The anthology challenged prevailing literary conventions with its free verse forms, and the authors' advocacy of primitivism and "worship of life" in all its aspects caused a sensation. The young authors were influenced by poets such as Walt Whitman, Carl Sandburg, Langston Hughes, and Elmer Diktonius, and drew inspiration from futurism. With strong optimism for the future, they wrote about machines and physical labor, modern city life, jazz, and eroticism, which was something completely new in Swedish literature. Some critics dismissed them as "asphalt poets" and "sexual romantics."

With Lundkvist as the initiator and driving force behind the group and Asklund as the organizer, the authors appeared for a time as a group in various literary contexts, including radio readings. However, the group only remained together for a few years, as the authors soon went their separate ways.

It was mainly Lundkvist, Kjellgren, and Asklund who embraced the literary ideology, while Martinson and Sandgren were more independent from the outset and took a wait-and-see approach to parts of it.

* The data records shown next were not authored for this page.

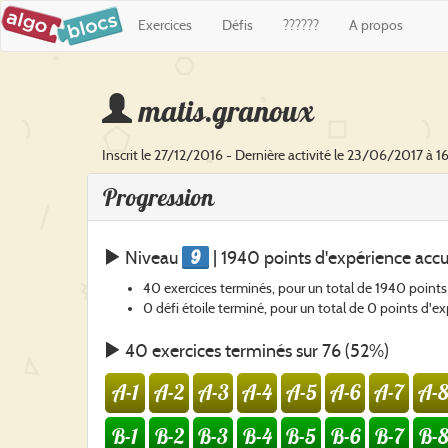
Exercices
Défis
??????
A propos
matis.granoux
Inscrit le 27/12/2016 - Dernière activité le 23/06/2017 à 1
Progression
9
Niveau
| 1940 points d'expérience acc
40 exercices terminés, pour un total de 1940 points
0 défi étoile terminé, pour un total de 0 points d'e
40 exercices terminés sur 76 (52%)
A-1
A-2
A-3
A-4
A-5
A-6
A-7
A-8
B-1
B-2
B-3
B-4
B-5
B-6
B-7
B-8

Gustav Sandgren, who with his romantic prose pieces in the anthology appeared to be perhaps the most divergent of the five, ultimately became the only one who remained committed to primitivism and the worship of life for a long time.

==Publication and influence==

Fem unga was published in the fall of 1929 and was met with condescension by critics. Later, however, Fem unga was recognised as an important milestone in Swedish literary studies, as it paved the way for the breakthrough of working-class literature in the 1930s with names such as Vilhelm Moberg, Moa Martinson, Ivar Lo-Johansson, Jan Fridegård, Folke Fridell and others, as well as modernist poets such as Erik Lindegren.

In 1931, members of the circle around Fem unga made the short film Gamla stan, a depiction of Stockholm's Gamla Stan, which stands out for its oblique angles and montage technique.